▶ **Problem description**: Go through the data and count each line that has the string "align". Give that count alone.

Dataset entries

----------

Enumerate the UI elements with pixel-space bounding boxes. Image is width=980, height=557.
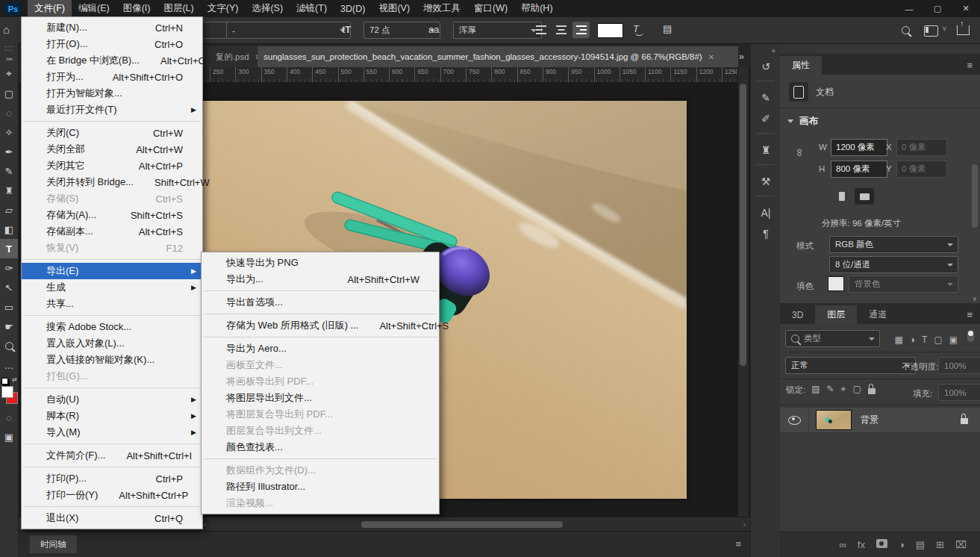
- share-icon[interactable]: [957, 21, 970, 37]
- menu-item[interactable]: 打开为智能对象...: [22, 85, 202, 102]
- menu-bar-item[interactable]: 增效工具: [416, 0, 467, 17]
- layer-name[interactable]: 背景: [861, 414, 878, 426]
- document-tab-active[interactable]: sunglasses_sun_protection_beach_vacation…: [258, 46, 738, 67]
- menu-bar-item[interactable]: 3D(D): [334, 0, 372, 17]
- brushes-panel-icon[interactable]: ✐: [753, 108, 778, 129]
- menu-item[interactable]: 将画板导出到 PDF...: [202, 373, 439, 390]
- lock-transparency-icon[interactable]: ▨: [811, 384, 820, 396]
- layer-fill-dropdown[interactable]: 100%: [938, 384, 980, 401]
- menu-item[interactable]: 文件简介(F)...Alt+Shift+Ctrl+I: [22, 447, 202, 464]
- scroll-left-icon[interactable]: ‹: [204, 520, 206, 529]
- filter-pixel-layers-icon[interactable]: ▦: [894, 334, 902, 345]
- menu-bar-item[interactable]: 窗口(W): [467, 0, 514, 17]
- eyedropper-tool-icon[interactable]: ✒: [0, 142, 18, 161]
- brush-tool-icon[interactable]: ✎: [0, 161, 18, 181]
- close-button[interactable]: ✕: [952, 0, 980, 17]
- pen-tool-icon[interactable]: ✑: [0, 258, 18, 278]
- menu-item[interactable]: 导出首选项...: [202, 294, 439, 311]
- layer-row-background[interactable]: 背景: [780, 408, 980, 432]
- layer-style-icon[interactable]: fx: [858, 539, 865, 550]
- filter-shape-layers-icon[interactable]: ▢: [934, 334, 942, 345]
- maximize-button[interactable]: ▢: [923, 0, 952, 17]
- landscape-orientation-button[interactable]: [855, 188, 874, 205]
- gradient-tool-icon[interactable]: ◧: [0, 220, 18, 239]
- workspace-chevron-icon[interactable]: ∨: [942, 25, 947, 32]
- menu-item[interactable]: 数据组作为文件(D)...: [202, 462, 439, 479]
- text-tool-icon[interactable]: T: [0, 239, 18, 258]
- lock-all-icon[interactable]: [868, 384, 876, 396]
- menu-item[interactable]: 打开(O)...Ctrl+O: [22, 36, 202, 52]
- filter-type-layers-icon[interactable]: T: [922, 334, 927, 345]
- tools-panel-icon[interactable]: ⚒: [753, 171, 778, 192]
- properties-scrollbar-thumb[interactable]: [972, 164, 978, 228]
- home-icon[interactable]: ⌂: [3, 23, 10, 36]
- horizontal-scrollbar-thumb[interactable]: [361, 521, 563, 528]
- layer-thumbnail[interactable]: [816, 410, 852, 430]
- scroll-down-icon[interactable]: ∨: [972, 295, 977, 302]
- anti-alias-dropdown[interactable]: 浑厚: [453, 22, 542, 39]
- menu-bar-item[interactable]: 文字(Y): [201, 0, 246, 17]
- hand-tool-icon[interactable]: ☛: [0, 317, 18, 336]
- layer-mask-icon[interactable]: [876, 539, 887, 550]
- quick-selection-tool-icon[interactable]: ✧: [0, 122, 18, 142]
- menu-item[interactable]: 关闭并转到 Bridge...Shift+Ctrl+W: [22, 174, 202, 190]
- menu-bar-item[interactable]: 编辑(E): [72, 0, 116, 17]
- menu-item[interactable]: 恢复(V)F12: [22, 240, 202, 256]
- warp-text-icon[interactable]: T͜: [633, 23, 639, 34]
- x-input[interactable]: 0 像素: [896, 139, 947, 156]
- align-right-button[interactable]: [572, 22, 590, 38]
- quick-mask-icon[interactable]: ◌: [0, 408, 18, 427]
- zoom-tool-icon[interactable]: [0, 336, 18, 355]
- y-input[interactable]: 0 像素: [896, 161, 947, 178]
- menu-item[interactable]: 脚本(R)▶: [22, 408, 202, 424]
- menu-item[interactable]: 路径到 Illustrator...: [202, 479, 439, 495]
- menu-item[interactable]: 导出为 Aero...: [202, 340, 439, 357]
- constrain-link-icon[interactable]: ∞: [794, 149, 806, 156]
- font-style-dropdown[interactable]: -: [226, 22, 351, 39]
- menu-bar-item[interactable]: 图层(L): [157, 0, 200, 17]
- horizontal-scrollbar[interactable]: ‹ ›: [201, 517, 750, 532]
- menu-item[interactable]: 搜索 Adobe Stock...: [22, 319, 202, 335]
- layers-panel-menu-icon[interactable]: ≡: [967, 309, 973, 320]
- bit-depth-dropdown[interactable]: 8 位/通道: [829, 256, 958, 273]
- menu-item[interactable]: 在 Bridge 中浏览(B)...Alt+Ctrl+O: [22, 52, 202, 69]
- layer-group-icon[interactable]: ▤: [916, 539, 925, 550]
- menu-item[interactable]: 将图层复合导出到 PDF...: [202, 406, 439, 423]
- timeline-menu-icon[interactable]: ≡: [735, 538, 741, 550]
- text-color-swatch[interactable]: [597, 23, 623, 38]
- shape-tool-icon[interactable]: ▭: [0, 297, 18, 317]
- menu-item[interactable]: 打开为...Alt+Shift+Ctrl+O: [22, 69, 202, 85]
- link-layers-icon[interactable]: ∞: [840, 539, 846, 550]
- menu-item[interactable]: 导出(E)▶: [22, 263, 202, 279]
- minimize-button[interactable]: —: [895, 0, 923, 17]
- lock-paint-icon[interactable]: ✎: [827, 384, 834, 396]
- width-input[interactable]: 1200 像素: [831, 139, 887, 156]
- menu-item[interactable]: 新建(N)...Ctrl+N: [22, 19, 202, 36]
- align-center-button[interactable]: [552, 22, 569, 38]
- foreground-color-swatch[interactable]: [1, 386, 13, 398]
- default-colors-icon[interactable]: [1, 378, 8, 385]
- menu-item[interactable]: 导出为...Alt+Shift+Ctrl+W: [202, 271, 439, 287]
- dock-collapse-icon[interactable]: «: [772, 47, 775, 55]
- menu-item[interactable]: 导入(M)▶: [22, 424, 202, 441]
- menu-item[interactable]: 置入嵌入对象(L)...: [22, 335, 202, 352]
- lasso-tool-icon[interactable]: ◌: [0, 103, 18, 122]
- fill-type-dropdown[interactable]: 背景色: [849, 276, 958, 293]
- edit-toolbar-icon[interactable]: …: [0, 355, 18, 375]
- portrait-orientation-button[interactable]: [832, 188, 852, 205]
- menu-bar-item[interactable]: 帮助(H): [514, 0, 559, 17]
- color-mode-dropdown[interactable]: RGB 颜色: [829, 236, 958, 253]
- menu-item[interactable]: 生成▶: [22, 279, 202, 296]
- menu-bar-item[interactable]: 滤镜(T): [290, 0, 334, 17]
- menu-item[interactable]: 存储(S)Ctrl+S: [22, 190, 202, 207]
- toolbar-drag-handle[interactable]: [4, 46, 13, 51]
- menu-item[interactable]: 共享...: [22, 296, 202, 312]
- properties-scrollbar[interactable]: [972, 119, 978, 291]
- menu-item[interactable]: 打包(G)...: [22, 368, 202, 385]
- filter-toggle-pill[interactable]: [967, 330, 974, 342]
- vertical-scrollbar[interactable]: [737, 67, 749, 517]
- path-select-tool-icon[interactable]: ↖: [0, 278, 18, 297]
- menu-item[interactable]: 自动(U)▶: [22, 391, 202, 408]
- canvas-section-header[interactable]: 画布: [787, 115, 818, 128]
- opacity-dropdown[interactable]: 100%: [938, 357, 980, 374]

----------

▶ **Solution for this exercise**: 2